Il regno del Dahomey e il suo nuovo monarca Ghezo (John Boyega) sono minacciati dal vicino impero Ori e dai trafficanti di schiavi portoghesi. Solo le indomite amazzoni Agojie guidate dall’impavida Nanisca (Viola Davis) possono salvare il Paese.
Rappresentare uno Stato africano del 1800 come un moderno resort esotico (o come il marvelliano regno del Wakanda) certamente non aiuta l’aderenza storica del film, già messa in crisi da una serie di inesattezze storiche da matita rossa (Ghezo non abolì la schiavitù per motivi etici ma la mantenne finché l’impero britannico non lo costrinse a farlo e la disputa con gli Ori aveva più motivi economici legati alla tratta che patriottici) come lo è la pazienza dello spettatore mentre alla trentesima sequenza di danza tribale.

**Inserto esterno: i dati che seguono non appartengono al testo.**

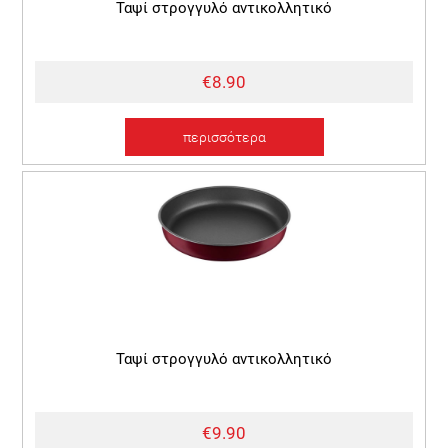
Ταψί στρογγυλό αντικολλητικό
€8.90
περισσότερα
Ταψί στρογγυλό αντικολλητικό
€9.90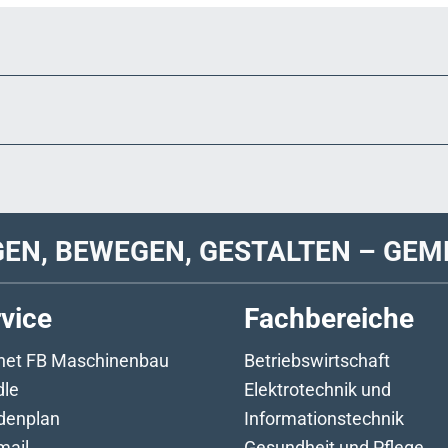
GEN, BEWEGEN, GESTALTEN – GEM
vice
Fachbereiche
anet FB Maschinenbau
Betriebswirtschaft
le
Elektrotechnik und
denplan
Informationstechnik
ail
Gesundheit und Pflege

Tuttavia questo sorta di 300 tutto al femminile, diretto dalla regista Gina Prince-Bythewood, che trova anche il modo nei 135 minuti di film di introdurre una sottotrama romantica tra l’ultima arrivata fra le guerriere agojie (Thuso Mbedu), destinata, ovviamente, a diventare un’eroina lo schiavista “buono” (Jordan Bolger)èun’opera ben realizzata capace di approfondire temi come l’amore, il dovere e il senso dell’onore e di appassionare il pubblico con una abile utilizzo del campo e del controcampo nelle scene d’azione.
Al “femminile” è anche la bravura del cast le interpretazioni del premio Oscar Viola Davis, di Lashana Lynch (Izogie) e Sheila Atim (Amenza) sono talmente convincenti, infatti, che aiutano a dimenticare il solito John Boyega la cui maestosità è quella di un ferro da stiro e l’ insipida performance di Hero Fiennes Tiffin (protagonista della saga romantica After e figlio del più celebre Ralph), nel ruolo dello schiavista cattivo.
Film esemplare del fatto che ci si possono prendere tutte le libertà storiche che si vogliono (pensiamo a Braveheart o a Il Gladiatore) mantenendo intatto lo spirito degli eventi.